→ **Task to carry out**:
Looking at the records below, count how many lines contain the string "Commento". Give that number alone.

Working data section start

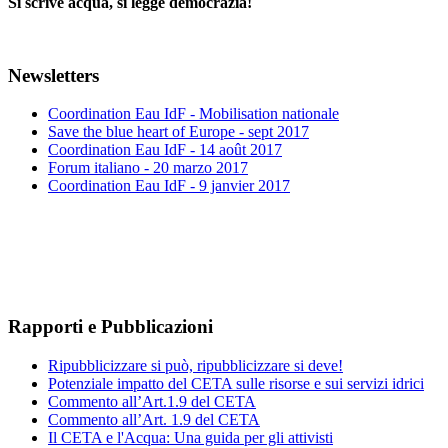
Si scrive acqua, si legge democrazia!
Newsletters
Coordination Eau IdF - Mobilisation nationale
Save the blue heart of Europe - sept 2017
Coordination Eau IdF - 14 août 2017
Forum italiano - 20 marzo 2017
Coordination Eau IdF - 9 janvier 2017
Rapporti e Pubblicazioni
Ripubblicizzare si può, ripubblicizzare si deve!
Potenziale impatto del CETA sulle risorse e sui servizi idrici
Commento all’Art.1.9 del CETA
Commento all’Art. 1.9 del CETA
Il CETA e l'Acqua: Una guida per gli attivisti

Working data section end
Working data section start

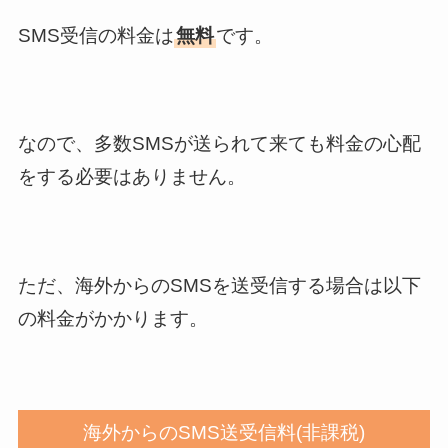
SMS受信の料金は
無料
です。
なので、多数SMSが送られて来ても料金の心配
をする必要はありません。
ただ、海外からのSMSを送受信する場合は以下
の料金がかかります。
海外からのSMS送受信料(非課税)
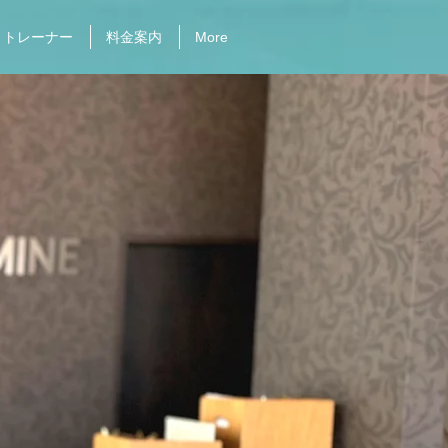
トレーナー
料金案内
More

Working data section end

→ **Final answer**:
2